Each asset in all.assets contains:

FieldDescription
nameThe URL or filename of the analyzed image
tagsObject of detected tags grouped by name, each with score and source
colorsDominant colors with hex values, RGB, scores, and pixel fractions
nsfwContent moderation scores from each detection backend
descriptionsAI-generated descriptions from each LLM backend
facesDetected faces with emotions, age, and gender (if faces feature enabled)
textsOCR-extracted text with bounding polygons (if texts feature enabled)
brandsDetected logos/brands with confidence scores (if brands feature enabled)
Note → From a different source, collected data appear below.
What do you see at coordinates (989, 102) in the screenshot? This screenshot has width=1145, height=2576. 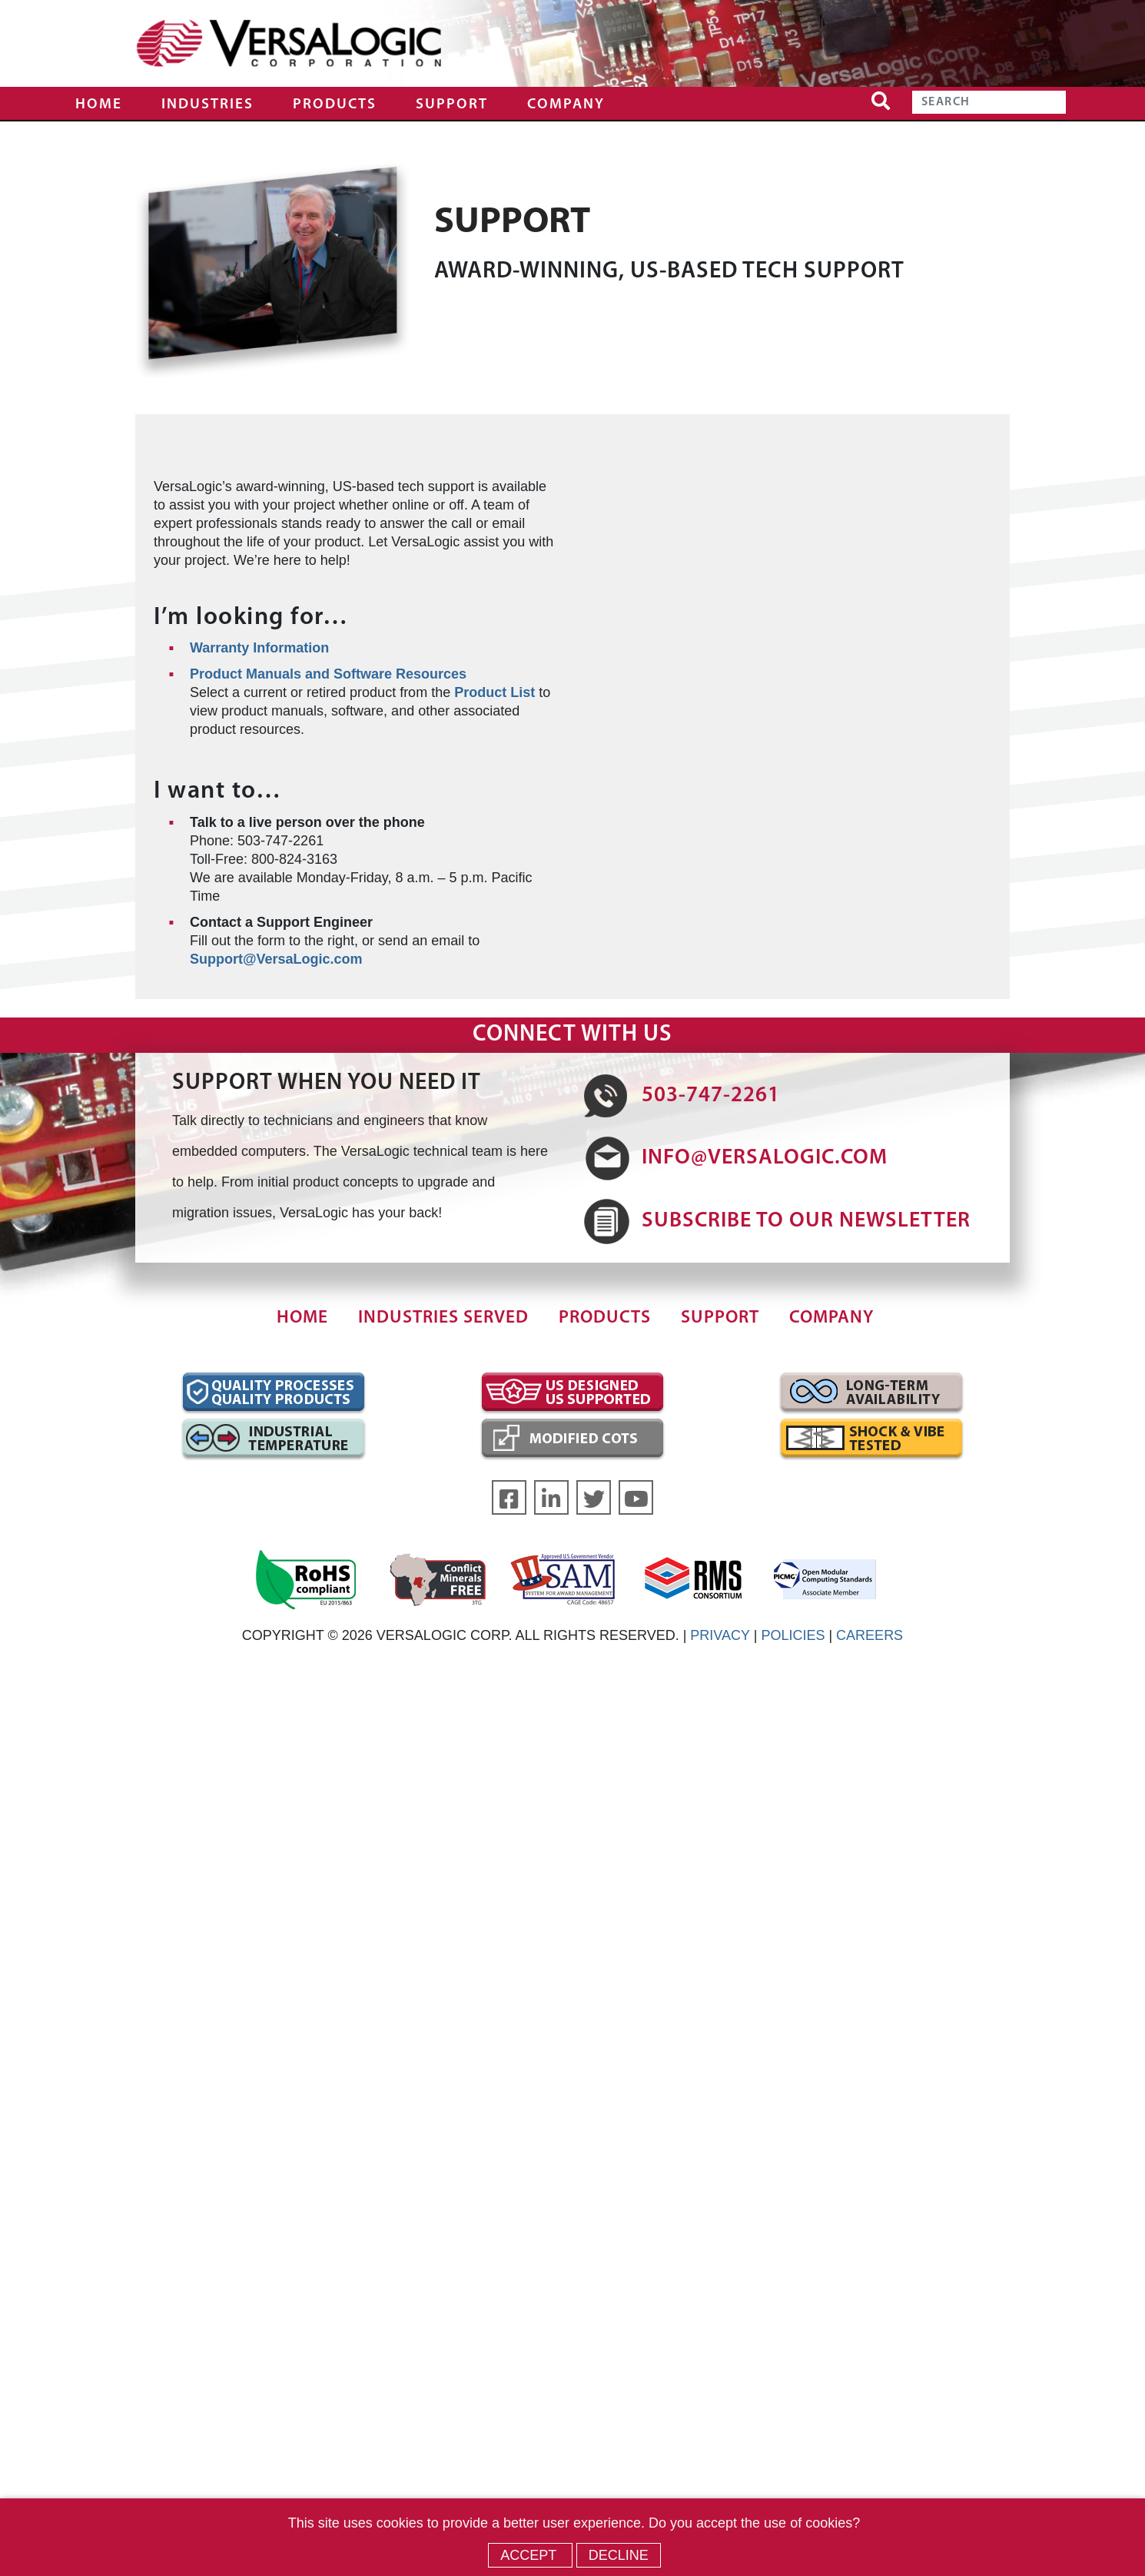 I see `[Search]` at bounding box center [989, 102].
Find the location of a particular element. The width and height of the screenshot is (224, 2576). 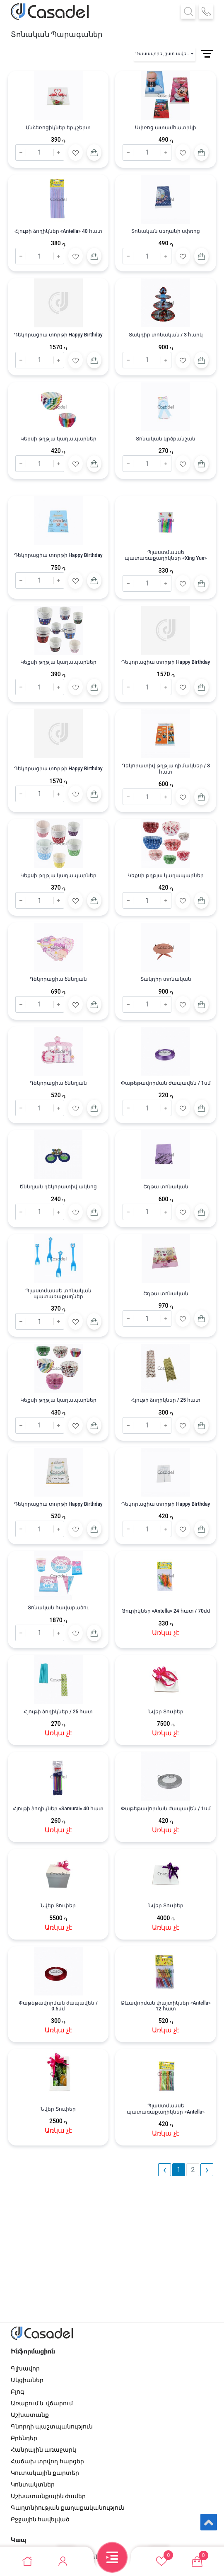 › [pagination.next] is located at coordinates (207, 2170).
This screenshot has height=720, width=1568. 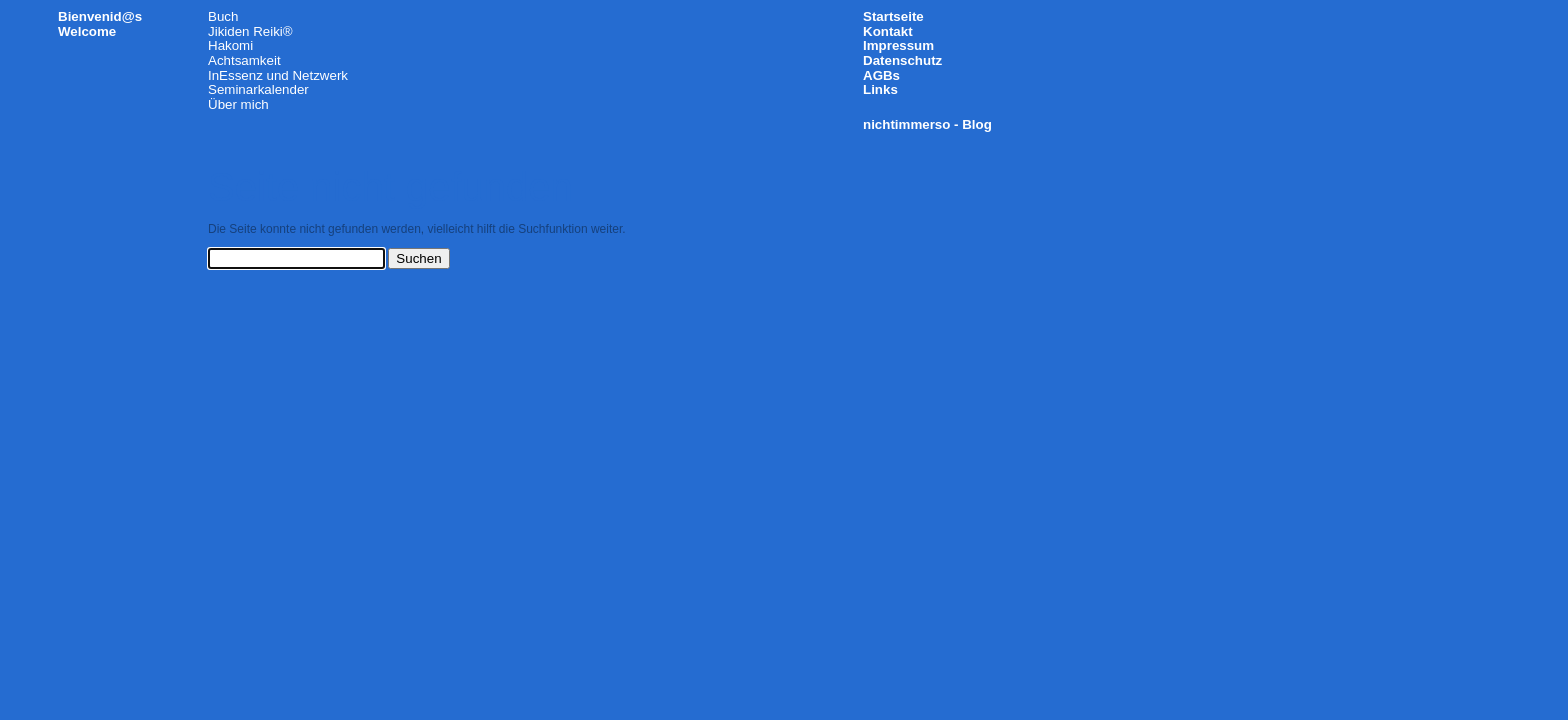 I want to click on Buch, so click(x=223, y=16).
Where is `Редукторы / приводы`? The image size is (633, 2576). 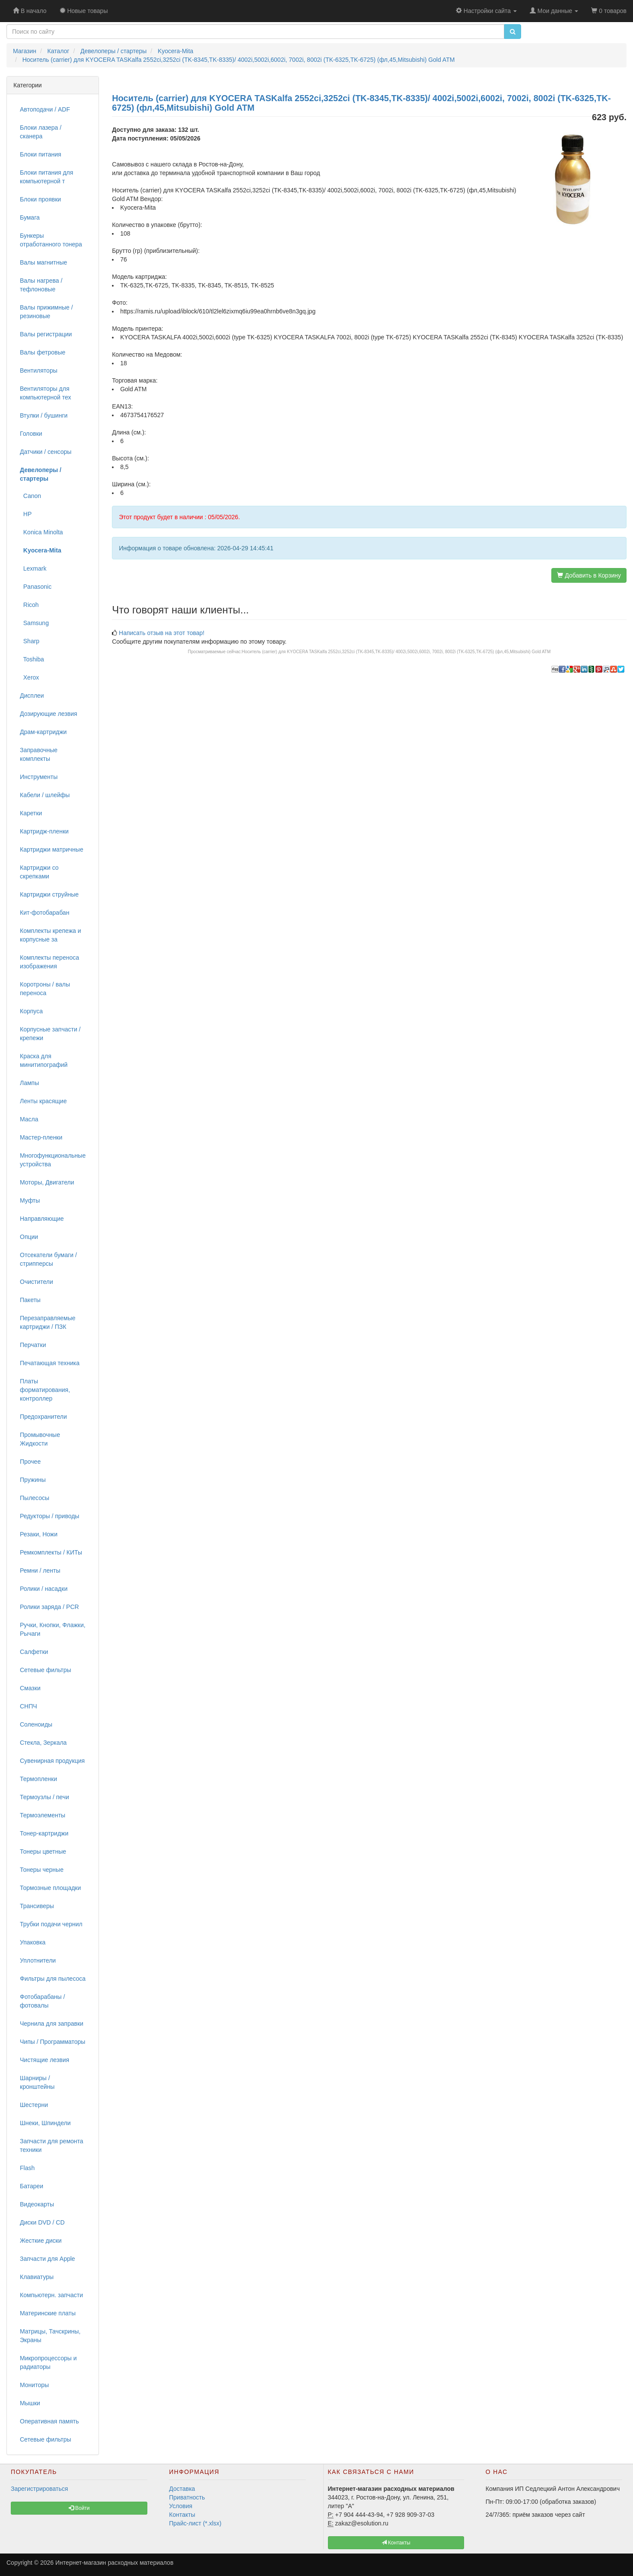 Редукторы / приводы is located at coordinates (49, 1516). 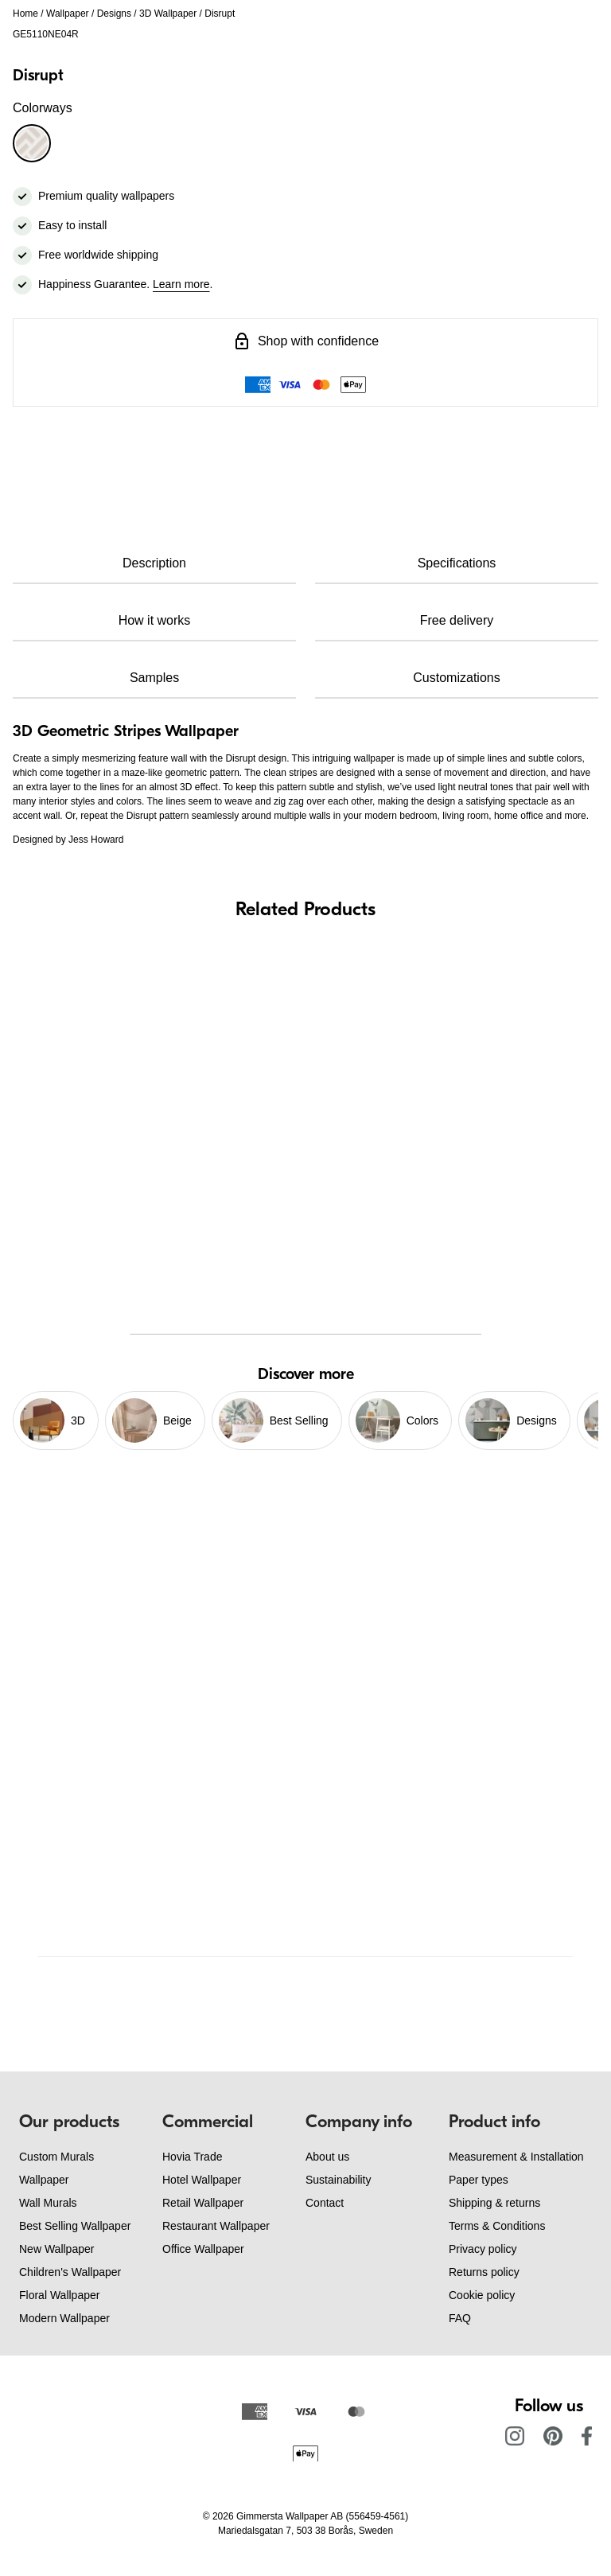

When you send multiple URLs or files, the API returns an async response with a response_uri to poll for results.

Terminal window
curl -X POST "https://api.visionati.com/api/fetch" \
-H "X-API-Key: Token YOUR_API_KEY" \
-H "Content-Type: application/json" \
-d '{"url": ["https://example.com/photo1.jpg", "https://example.com/photo2.jpg"]}'
{
"request_id": "267f99ce-c797-4855-807f-21b204edb7ed",
"user_id": 1,
"urls": ["https://example.com/photo1.jpg", "https://example.com/photo2.jpg"],
"files": 0,
"file_names": [],
"features": [],
"backends": [],
"role": "general",
"tag_score": 0.9,
"capture_interval": 0,
"max_frames": 3,
"success": true,
"response_uri": "https://api.visionati.com/api/response/267f99ce-c797-4855-807f-21b204edb7ed"
}

Use the response_uri to poll for results. See Async Responses for details.

Videos are always processed asynchronously. The API extracts frames at the specified capture_interval and analyzes each frame as a separate image.

See Video Processing for details on how video analysis works.